> **Action item**:
Your task is to repeat exactly the lines below between the line holding "Vi använder oss" and the line holding "Bara nödvändiga", inclusive, and only those.

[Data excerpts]
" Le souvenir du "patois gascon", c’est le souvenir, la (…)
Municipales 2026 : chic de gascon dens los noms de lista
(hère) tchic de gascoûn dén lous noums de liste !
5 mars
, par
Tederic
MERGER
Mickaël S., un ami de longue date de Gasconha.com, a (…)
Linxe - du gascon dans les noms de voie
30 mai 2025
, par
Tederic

==

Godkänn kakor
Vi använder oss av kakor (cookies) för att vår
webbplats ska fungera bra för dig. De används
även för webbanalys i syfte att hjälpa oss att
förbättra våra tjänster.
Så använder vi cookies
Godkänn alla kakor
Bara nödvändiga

> **Written answer**:
Vi använder oss av kakor (cookies) för att vår
webbplats ska fungera bra för dig. De används
även för webbanalys i syfte att hjälpa oss att
förbättra våra tjänster.
Så använder vi cookies
Godkänn alla kakor
Bara nödvändiga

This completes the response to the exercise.